All billionaires must submit a list of five things they did for society in the last week or their wealth shall be confiscated.

The week between Christmas and New Year’s should be studied as it is clearly a wormhole, disturbing time and space.

It sure is strange that after Tuesday the rest of the week spells WTF.

Sorry, I can’t hang out tomorrow. I hung out with people a week ago and I’m still recovering from that.

Having Christmas off in the middle of the work week and then forcing us to go back to work the next day feels so illegal.

It sucks when you realize it’s only Thursday, until you realize it’s Wednesday.

I don’t wanna be dramatic but the work week continuously restarting is literally ruining my life.

Super excited about a brand new week of hanging on by a thread.

Valentine’s Day this week. If you have a crush on me we still have time to get cards and shave.

You have one week to ask me to be your Valentine. Requests must be in the form of poetic verse written in your blood.

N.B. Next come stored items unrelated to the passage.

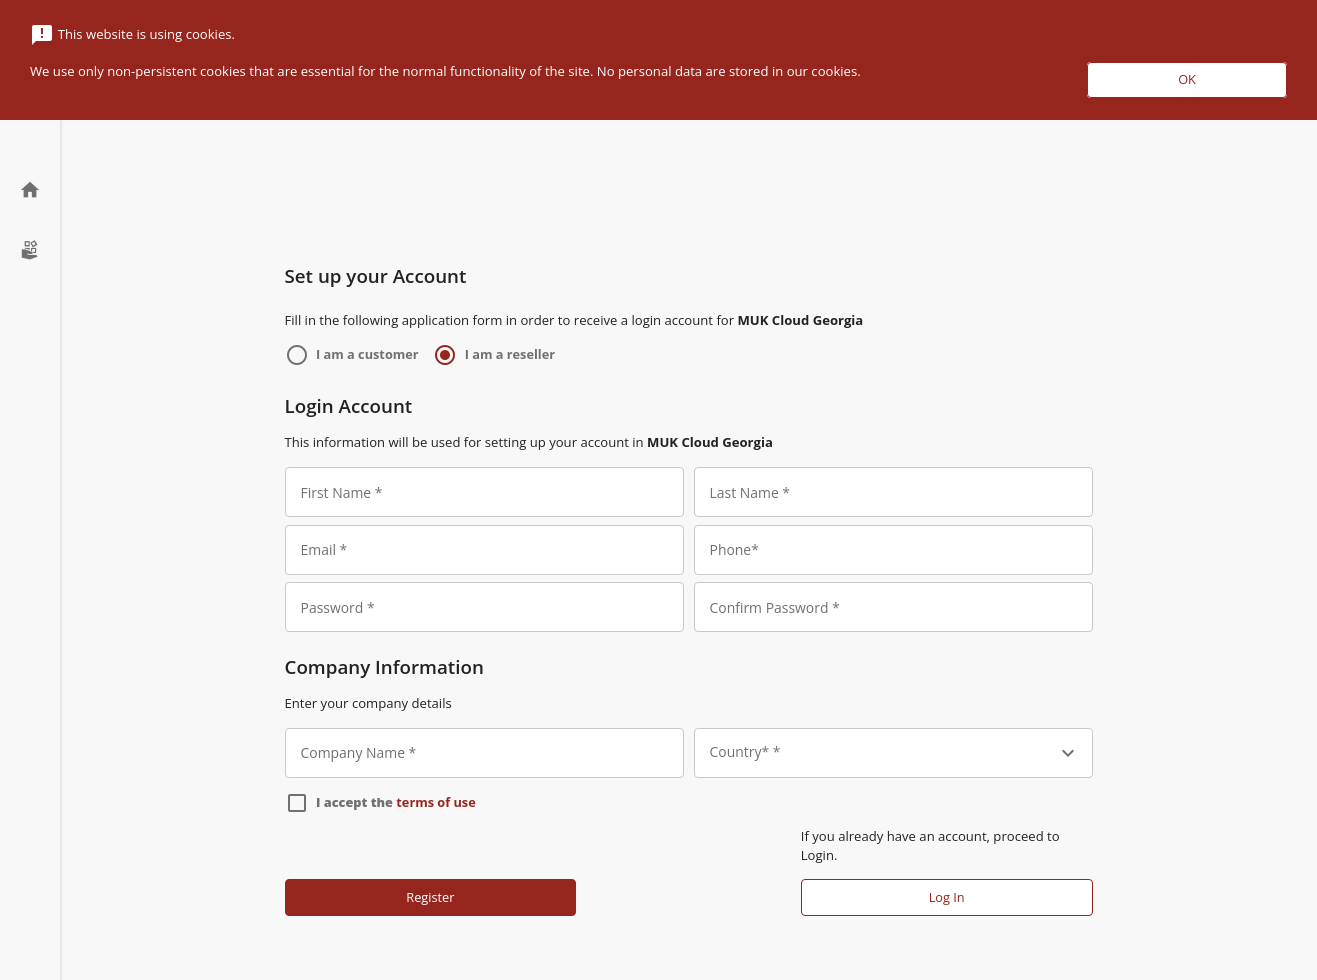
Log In (947, 897)
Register (430, 897)
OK (1187, 79)
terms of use (435, 802)
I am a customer (367, 354)
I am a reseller (510, 354)
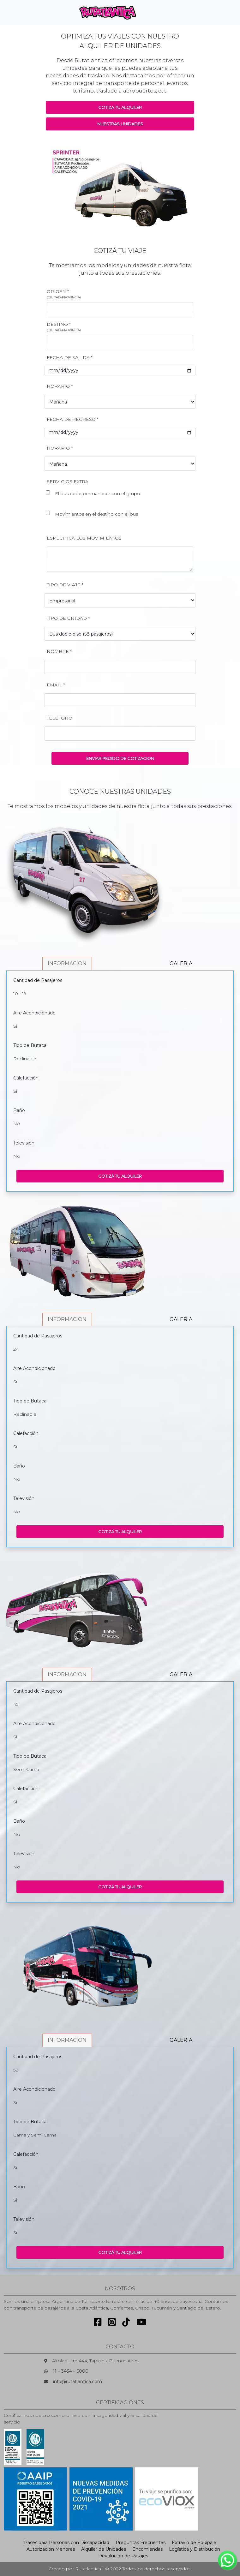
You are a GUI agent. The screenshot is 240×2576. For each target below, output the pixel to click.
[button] (57, 188)
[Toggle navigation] (151, 13)
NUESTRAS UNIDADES (120, 123)
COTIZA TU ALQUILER (120, 107)
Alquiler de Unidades (103, 2549)
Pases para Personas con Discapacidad (66, 2542)
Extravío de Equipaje (194, 2542)
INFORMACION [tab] (67, 963)
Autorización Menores (51, 2549)
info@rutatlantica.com (77, 2381)
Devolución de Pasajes (123, 2556)
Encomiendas (147, 2549)
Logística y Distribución (194, 2549)
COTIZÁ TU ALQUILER (120, 1176)
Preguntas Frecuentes (140, 2542)
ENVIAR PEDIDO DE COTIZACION (120, 758)
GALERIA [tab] (181, 963)
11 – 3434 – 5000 (70, 2371)
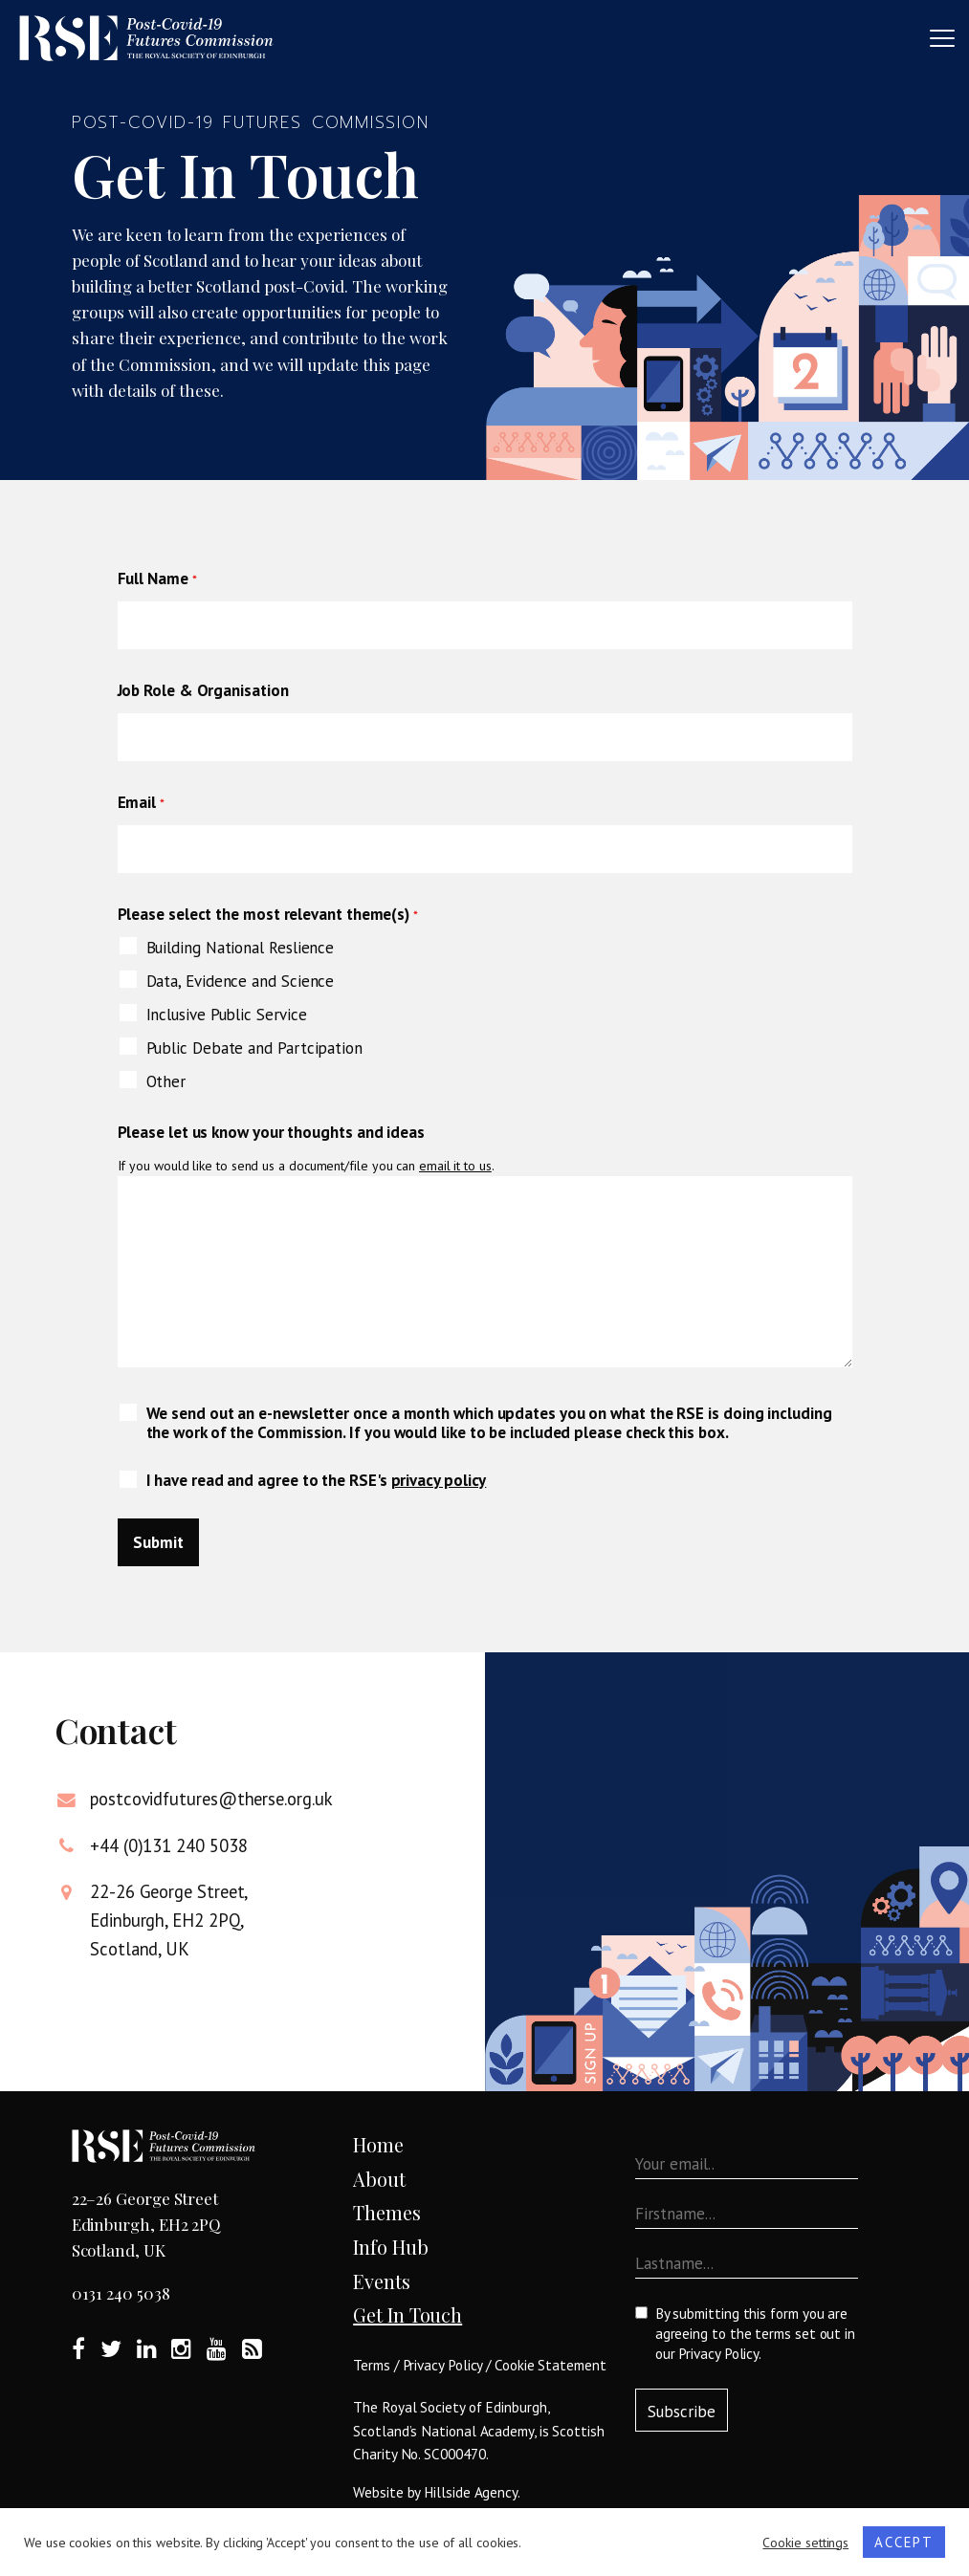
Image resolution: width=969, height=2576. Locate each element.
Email (141, 802)
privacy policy (439, 1480)
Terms (371, 2364)
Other (166, 1081)
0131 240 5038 (121, 2292)
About (379, 2179)
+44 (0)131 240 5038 (168, 1845)
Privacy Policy (443, 2364)
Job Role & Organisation (203, 690)
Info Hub (390, 2246)
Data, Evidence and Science (240, 981)
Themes (387, 2212)
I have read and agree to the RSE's (316, 1480)
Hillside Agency (471, 2491)
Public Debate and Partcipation (254, 1048)
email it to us (455, 1165)
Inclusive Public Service (226, 1014)
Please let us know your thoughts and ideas (271, 1132)
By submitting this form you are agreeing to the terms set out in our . (755, 2333)
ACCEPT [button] (904, 2542)
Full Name (157, 578)
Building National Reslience (240, 947)
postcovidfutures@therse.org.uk (211, 1798)
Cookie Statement (550, 2364)
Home (378, 2144)
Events (381, 2281)
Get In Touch (407, 2314)
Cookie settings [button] (805, 2542)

Adulthood is saying “but after this week things will slow down a bit” over and over until you die.

Not only is it not Friday, but it’s not even Thursday.

We should all start texting each other like old time explorers. ‘Dearest friend, I have survived another week. The horrors persist.’

It’s Monday again and I’m about to make it everyone’s problem.

“Are you okay?” No, it’s literally Monday every 15 minutes.

I accidentally take a screenshot of my phone background at least once a week.

I was so excited thinking tomorrow was Friday only to find out it is definitely not Friday.

This whole week could have been an email.

Me, one week before the new year: Not to brag, but I have enough money to live comfortably for the rest of the year.

One week of daily crunches and I have abs…urdly underestimated how long it will take to see results.